I don't know if there was a measurable amount of time in which my brain processed several thoughts, but in the nanoseconds it took for the Rip to seal shut, I considered my options. Maybe I could shoot the Ice and somehow keep the Rip open for just a little longer. Maybe I could shoot Dad through it with a beam of the cold Second Gift, and hope it didn't cut him in half. Or, we could stay, and take our chances in the Blackness. But none of these were truly options—the risks were too high, the implications too dreadful. There was, really, only one choice.
I called upon the Anything for the second time.
With little time to be creative, I flung out the first coherent thought I could formulate. With every ounce of will inside of my heart, I ordered the Anything to reunite my family no matter what it took. To make it a solid invoking of the Gift, leaving no room for doubt, I imagined it happening in the first specific location that popped in my head.

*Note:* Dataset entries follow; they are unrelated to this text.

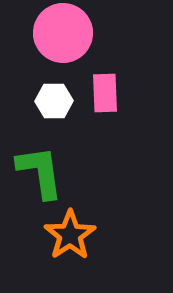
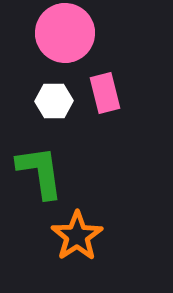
pink circle: moved 2 px right
pink rectangle: rotated 12 degrees counterclockwise
orange star: moved 7 px right, 1 px down
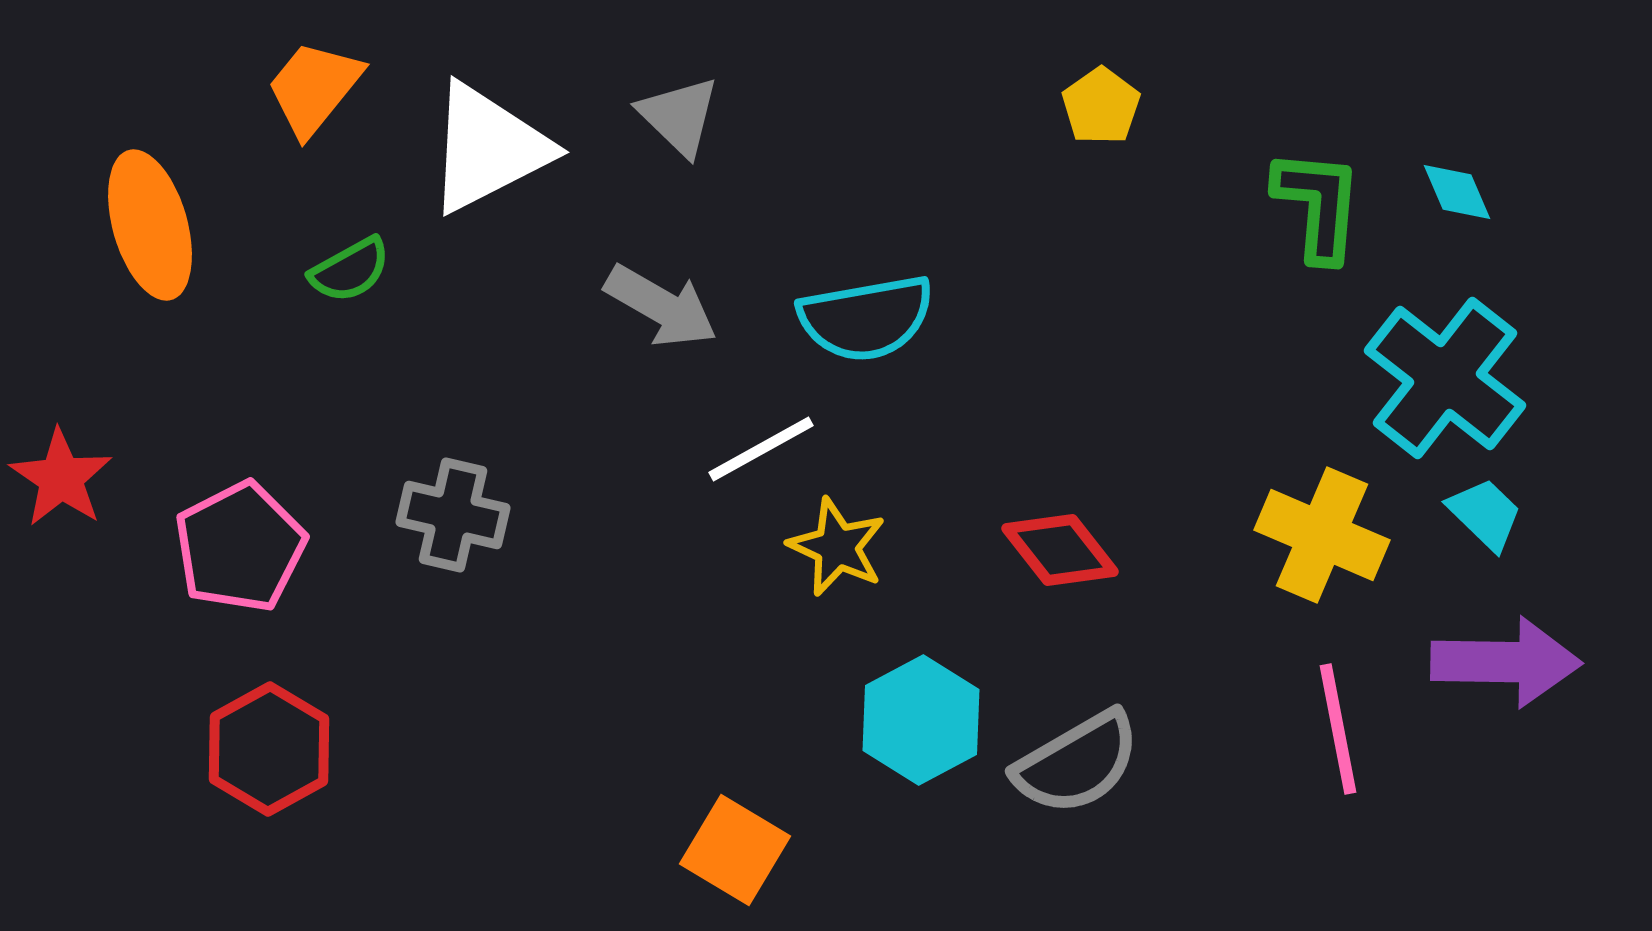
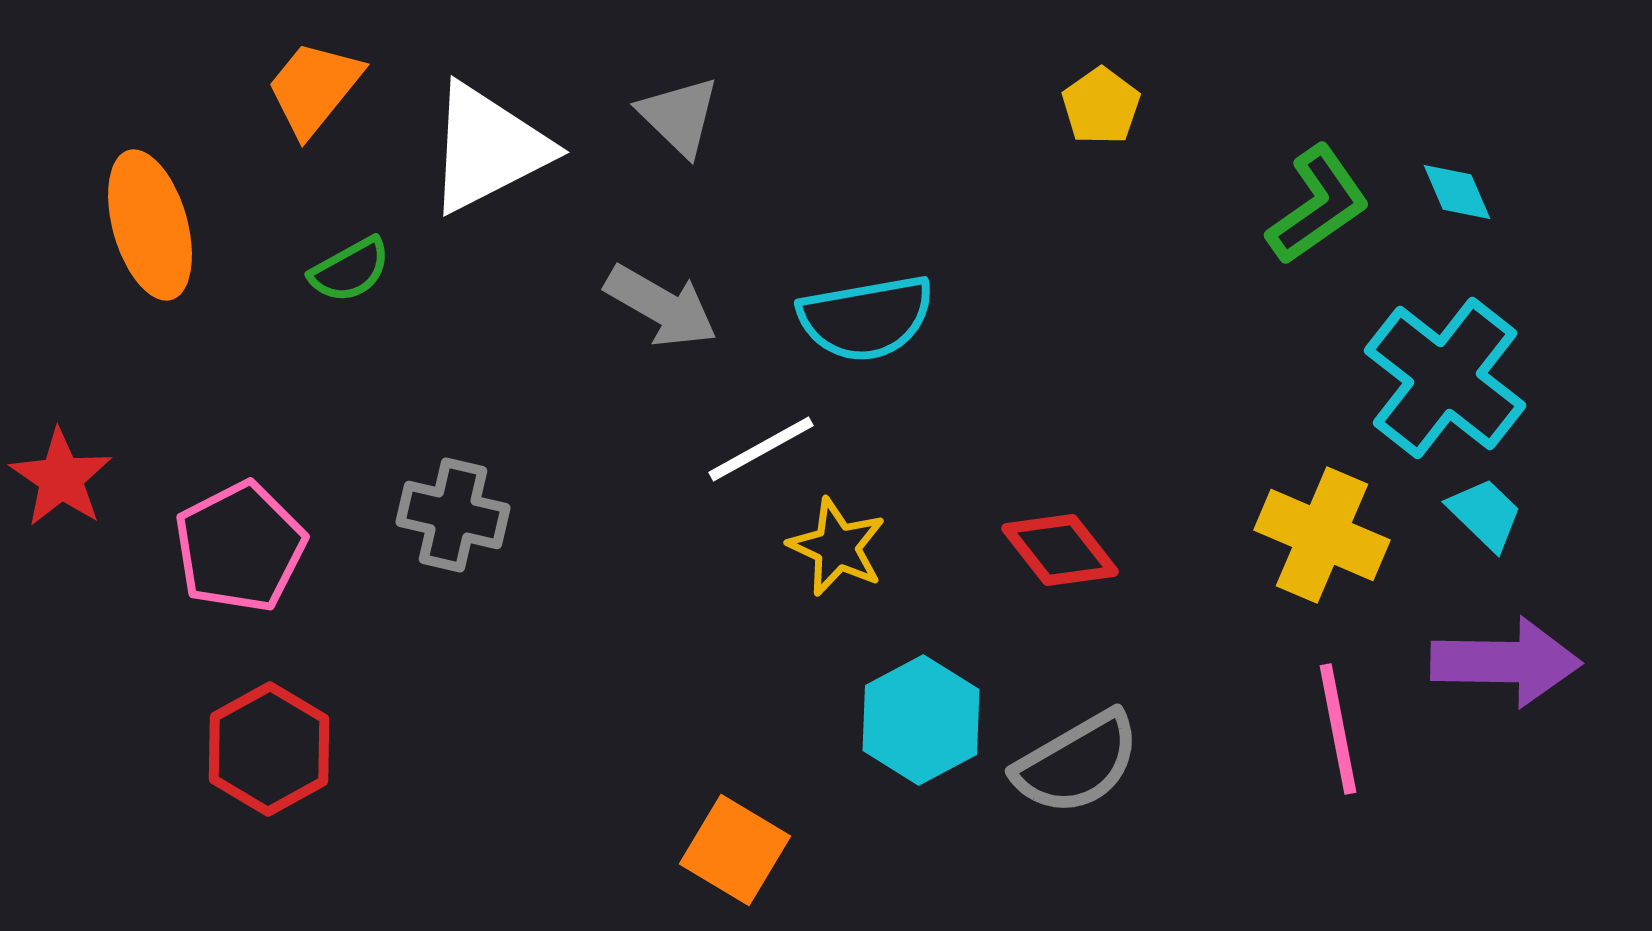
green L-shape: rotated 50 degrees clockwise
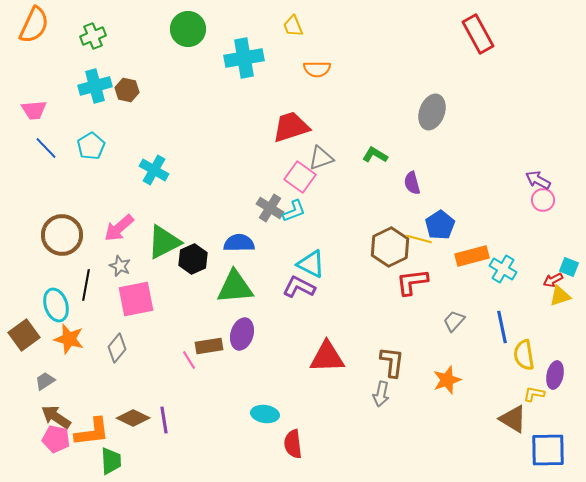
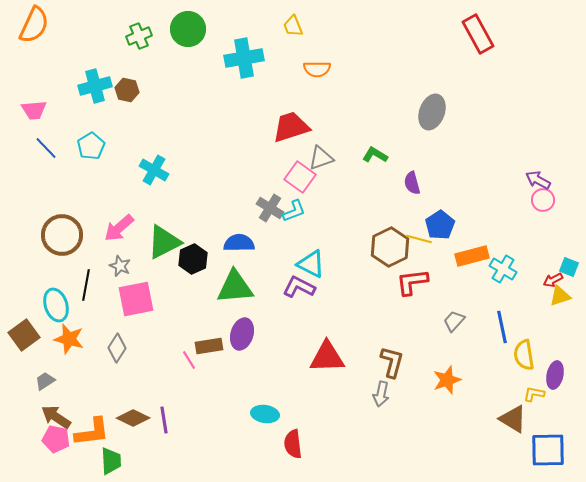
green cross at (93, 36): moved 46 px right
gray diamond at (117, 348): rotated 8 degrees counterclockwise
brown L-shape at (392, 362): rotated 8 degrees clockwise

The stable where we had left the horses.
In perhaps the oddest use of my Gifts thus far, I called upon the Anything to take us all to Baka.
Baka the horse.
It would be difficult for someone of my admittedly great but still limited brain to formulate the right words to describe what then happened. The very substance of time seemed to shift, and the world around me bent horribly. I could not move my head, but somehow I was aware of everything that happened around me, and even the occurrences of things thousands of miles away. Time and distance lost all meaning, and I could see everything.
The closing of the Curtain stopped in its tracks and bubbled outward to provide enough room. Dad was beside me one instant, and then a flash of color—a streak of almost imperceptible movement—and he was gone, slicing through the air and out of the Blackness. A millisecond later, I exploded out of the Blackness as well, through the Ripping, and tore through the air at a blistering pace.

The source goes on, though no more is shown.